> **Task statement**
Reproduce the lines of the material exactly, excluding every image.

══════════════════════════════

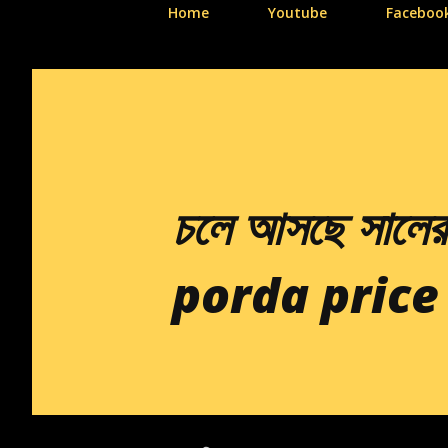
Home
Youtube
Faceboo
চলে আসছে সালের
porda price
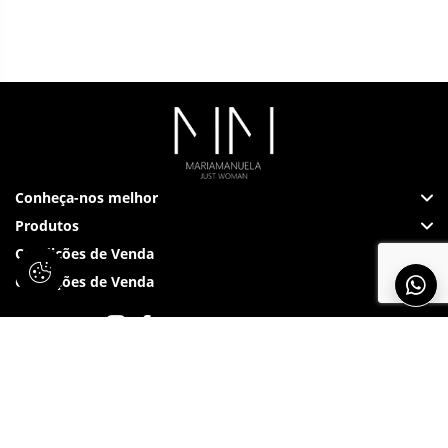
Conheça-nos melhor
Produtos
Condições de Venda
Condições de Venda
Siga-nos em:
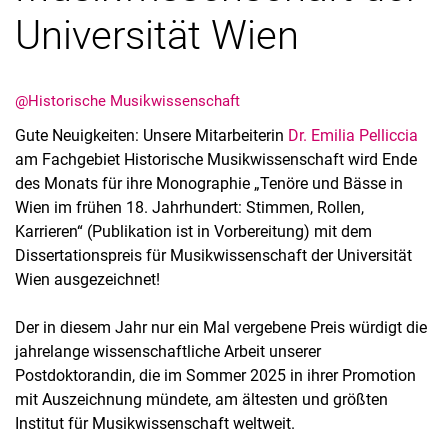
Universität Wien
@Historische Musikwissenschaft
Gute Neuigkeiten: Unsere Mitarbeiterin
Dr. Emilia Pelliccia
am Fachgebiet Historische Musikwissenschaft wird Ende
des Monats für ihre Monographie „Tenöre und Bässe in
Wien im frühen 18. Jahrhundert: Stimmen, Rollen,
Aktuelles
Karrieren“ (Publikation ist in Vorbereitung) mit dem
Dissertationspreis für Musikwissenschaft der Universität
Termine
Wien ausgezeichnet!
Der in diesem Jahr nur ein Mal vergebene Preis würdigt die
jahrelange wissenschaftliche Arbeit unserer
Postdoktorandin, die im Sommer 2025 in ihrer Promotion
mit Auszeichnung mündete, am ältesten und größten
Institut für Musikwissenschaft weltweit.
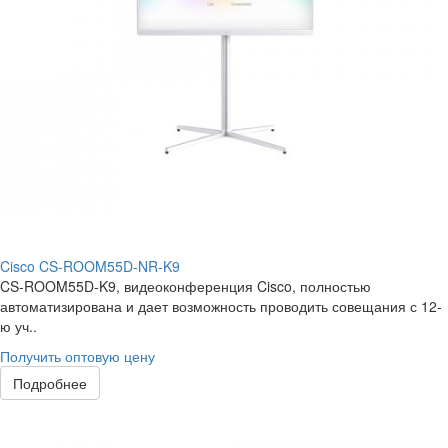
Cisco CS-ROOM55D-NR-K9
CS-ROOM55D-K9, видеоконференция Cisco, полностью
автоматизирована и дает возможность проводить совещания с 12-
ю уч..
Получить оптовую цену
Подробнее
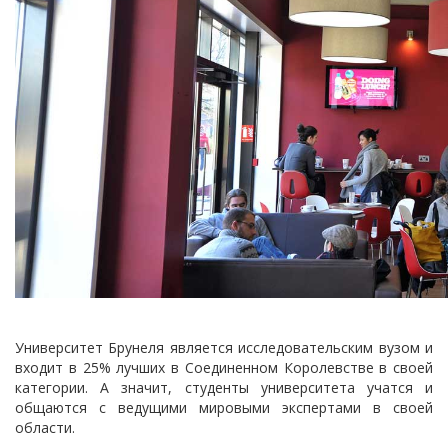
Университет Брунеля является исследовательским вузом и
входит в 25% лучших в Соединенном Королевстве в своей
категории. А значит, студенты университета учатся и
общаются с ведущими мировыми экспертами в своей
области.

══════════════════════════════

> **Output for this exercise**
Home
Youtube
Faceboo
চলে আসছে সালের
porda price
Conheça-nos melhor
Produtos
Condições de Venda
Condições de Venda
Siga-nos em:
Universität Wien
@Historische Musikwissenschaft
Gute Neuigkeiten: Unsere Mitarbeiterin
Dr. Emilia Pelliccia
am Fachgebiet Historische Musikwissenschaft wird Ende
des Monats für ihre Monographie „Tenöre und Bässe in
Wien im frühen 18. Jahrhundert: Stimmen, Rollen,
Aktuelles
Karrieren“ (Publikation ist in Vorbereitung) mit dem
Dissertationspreis für Musikwissenschaft der Universität
Termine
Wien ausgezeichnet!
Der in diesem Jahr nur ein Mal vergebene Preis würdigt die
jahrelange wissenschaftliche Arbeit unserer
Postdoktorandin, die im Sommer 2025 in ihrer Promotion
mit Auszeichnung mündete, am ältesten und größten
Institut für Musikwissenschaft weltweit.
Cisco CS-ROOM55D-NR-K9
CS-ROOM55D-K9, видеоконференция Cisco, полностью
автоматизирована и дает возможность проводить совещания с 12-
ю уч..
Получить оптовую цену
Подробнее
Университет Брунеля является исследовательским вузом и
входит в 25% лучших в Соединенном Королевстве в своей
категории. А значит, студенты университета учатся и
общаются с ведущими мировыми экспертами в своей
области.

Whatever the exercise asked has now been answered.